‘The world’s biggest fish’

Despite their huge size, whale sharks are docile, filter feeders that cruise the world’s oceans looking for plankton. These gentle giants are famous for their annual gathering at WA’s Ningaloo Reef, but outside these waters very little is known about this threatened species, which is considered as globally vulnerable.

Are Whale Sharks a whale or a shark?

Whale sharks are a type of shark, not a whale. This is because they breathe through their gills, and have cartilage instead of bone. They are the largest known living fish species with the largest confirmed length of 12.65m (41.50 ft) and a weight of more than 21.5 tons.

Whale sharks inhabit all tropical and warm-temperate seas. They are primarily pelagic meaning that they live in the open sea but not in the greater depths of the ocean. Seasonal feeding aggregations occur at only several coastal sites including the Ninagloo Reef.

Whale sharks have a mouth that can be 1.5m wide containing up to 350 rows of tiny teeth and 10 filter pads, which it uses to filter feed. They have 5 large pairs of gills and appear grey with a white belly, with a skin of up to 10cm’s thick which is thicker and tougher than any other species. The markings on their skin are pale yellow spots and stripes, which are unique to each individual. We can use these patterns to correctly identify and record sightings of whale sharks worldwide. A juvenile shark will have a larger upper tail fin than its lower fin, while adult tails become somewhat moon-shaped. Male whale sharks can be distinguished by the presence of two claspers near the pelvic fin, which are absent in females.

The whale shark is one of only three known filter feeding shark species. They have sensory cells in the nasal grooves above the mouth, which help the shark detect food in the water. It feeds on macroalgae, plankton, krill, Christmas Island red crab larvae and small nektonic life, such as small squid or vertebrates. It also feeds on small fish and the clouds of eggs and sperm during mass spawning of fish. Their movement patterns are appear to be linked with spawning of coral and plankton blooms, which explains their presence in Ningaloo following the mass spawning of coral each year in these waters.

Whale sharks feed either by ram filtration, where the animal opens its mouth and swims forward, pushing water and food into the mouth, or by active suction feeding, where the animal opens and closes its mouth, sucking in volumes of water that are then expelled through the gills. In both cases, the filter pads serve to separate food from water. These unique, black sieve-like structures are presumed to be modified gill rakers. Whale sharks have on occasion been observed “coughing”, presumably to clear a build-up of particles from the filter pads.

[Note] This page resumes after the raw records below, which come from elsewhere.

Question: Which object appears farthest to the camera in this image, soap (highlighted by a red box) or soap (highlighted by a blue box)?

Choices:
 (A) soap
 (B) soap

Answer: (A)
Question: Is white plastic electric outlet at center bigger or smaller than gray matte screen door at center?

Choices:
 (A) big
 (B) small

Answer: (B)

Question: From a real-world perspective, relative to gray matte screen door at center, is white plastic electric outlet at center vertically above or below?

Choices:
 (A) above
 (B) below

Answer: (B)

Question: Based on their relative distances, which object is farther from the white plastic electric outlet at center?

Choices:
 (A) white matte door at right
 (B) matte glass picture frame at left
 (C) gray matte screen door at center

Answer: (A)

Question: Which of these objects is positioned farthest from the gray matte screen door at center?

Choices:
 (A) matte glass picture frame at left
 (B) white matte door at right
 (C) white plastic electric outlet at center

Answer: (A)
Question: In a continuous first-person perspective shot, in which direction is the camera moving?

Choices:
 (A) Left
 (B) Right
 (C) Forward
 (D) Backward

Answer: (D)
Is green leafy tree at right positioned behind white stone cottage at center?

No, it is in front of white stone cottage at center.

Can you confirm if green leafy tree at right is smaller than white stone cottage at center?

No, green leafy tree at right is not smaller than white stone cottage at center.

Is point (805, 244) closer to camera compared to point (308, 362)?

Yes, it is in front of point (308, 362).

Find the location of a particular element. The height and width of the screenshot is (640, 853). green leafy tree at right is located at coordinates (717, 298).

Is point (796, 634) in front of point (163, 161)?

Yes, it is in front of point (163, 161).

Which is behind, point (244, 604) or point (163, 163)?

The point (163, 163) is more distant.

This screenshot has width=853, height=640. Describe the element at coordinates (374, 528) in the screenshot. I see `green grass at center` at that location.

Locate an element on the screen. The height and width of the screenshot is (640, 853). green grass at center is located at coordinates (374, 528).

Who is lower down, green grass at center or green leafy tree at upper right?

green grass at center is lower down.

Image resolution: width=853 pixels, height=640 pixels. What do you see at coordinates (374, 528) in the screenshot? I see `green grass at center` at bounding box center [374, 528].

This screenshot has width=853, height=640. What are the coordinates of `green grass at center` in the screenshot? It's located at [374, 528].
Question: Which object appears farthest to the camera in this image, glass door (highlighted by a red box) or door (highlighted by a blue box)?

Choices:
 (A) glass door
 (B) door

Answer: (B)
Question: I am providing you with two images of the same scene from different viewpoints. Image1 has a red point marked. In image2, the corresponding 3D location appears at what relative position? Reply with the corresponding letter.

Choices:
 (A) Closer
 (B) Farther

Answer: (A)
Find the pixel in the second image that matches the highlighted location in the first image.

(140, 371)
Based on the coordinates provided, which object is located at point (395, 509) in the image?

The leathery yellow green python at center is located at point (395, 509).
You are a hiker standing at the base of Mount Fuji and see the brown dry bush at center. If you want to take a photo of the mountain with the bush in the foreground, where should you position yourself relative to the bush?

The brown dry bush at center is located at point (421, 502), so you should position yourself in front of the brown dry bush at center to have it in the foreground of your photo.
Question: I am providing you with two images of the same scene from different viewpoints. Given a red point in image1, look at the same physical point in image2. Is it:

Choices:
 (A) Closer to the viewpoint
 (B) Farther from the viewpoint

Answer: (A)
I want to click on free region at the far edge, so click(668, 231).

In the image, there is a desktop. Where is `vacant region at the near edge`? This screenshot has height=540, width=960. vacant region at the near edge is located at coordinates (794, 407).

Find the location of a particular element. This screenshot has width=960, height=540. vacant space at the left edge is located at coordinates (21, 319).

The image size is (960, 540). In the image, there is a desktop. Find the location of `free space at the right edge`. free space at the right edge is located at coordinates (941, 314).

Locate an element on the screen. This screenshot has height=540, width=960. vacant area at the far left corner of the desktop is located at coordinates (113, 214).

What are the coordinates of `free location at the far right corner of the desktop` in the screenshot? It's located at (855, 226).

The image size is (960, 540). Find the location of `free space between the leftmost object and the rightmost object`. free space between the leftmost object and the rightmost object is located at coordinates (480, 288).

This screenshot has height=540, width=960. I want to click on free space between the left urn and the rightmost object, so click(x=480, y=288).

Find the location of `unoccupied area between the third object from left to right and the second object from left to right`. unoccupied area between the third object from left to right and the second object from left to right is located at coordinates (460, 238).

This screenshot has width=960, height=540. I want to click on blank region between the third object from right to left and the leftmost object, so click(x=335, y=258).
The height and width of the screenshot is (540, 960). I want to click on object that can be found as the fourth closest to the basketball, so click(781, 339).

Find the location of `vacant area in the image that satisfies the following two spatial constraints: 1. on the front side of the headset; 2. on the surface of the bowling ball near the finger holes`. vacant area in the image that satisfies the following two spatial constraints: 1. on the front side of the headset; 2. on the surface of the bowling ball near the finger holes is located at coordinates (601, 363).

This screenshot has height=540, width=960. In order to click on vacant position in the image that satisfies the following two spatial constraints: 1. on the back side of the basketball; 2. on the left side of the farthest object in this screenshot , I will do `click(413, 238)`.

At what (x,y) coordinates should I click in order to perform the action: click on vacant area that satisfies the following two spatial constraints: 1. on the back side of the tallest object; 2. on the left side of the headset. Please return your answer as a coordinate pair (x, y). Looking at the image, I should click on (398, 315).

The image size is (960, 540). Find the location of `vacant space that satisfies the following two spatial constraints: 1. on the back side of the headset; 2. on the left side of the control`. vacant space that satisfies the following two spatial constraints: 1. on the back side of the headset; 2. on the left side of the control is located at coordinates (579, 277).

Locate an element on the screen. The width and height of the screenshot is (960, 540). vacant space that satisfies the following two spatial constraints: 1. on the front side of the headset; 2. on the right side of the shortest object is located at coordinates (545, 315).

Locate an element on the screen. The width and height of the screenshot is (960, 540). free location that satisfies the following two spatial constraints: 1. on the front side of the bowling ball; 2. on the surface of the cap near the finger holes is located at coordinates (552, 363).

Whale sharks reach sexual maturity at around 30 years. Mating behaviors of whale sharks haven’t yet been observed, but it is believed that the eggs remain in the body and the females give birth to live young, which are 40-60cm long. Evidence has indicated that pups are not all born at once, but rather the female retains sperm from one mating and produces a steady stream of pups over a prolonged period.

The population of the whale shark is unknown and the species is considered vulnerable by the IUCN. Ongoing research will help us learn more about these amazing animals. Australia plays an important role in the conservation and protection of this migratory species. Ningaloo Reef Marine Park represents one of the few strongholds in the world for this magnificent, gentle giant of the deep.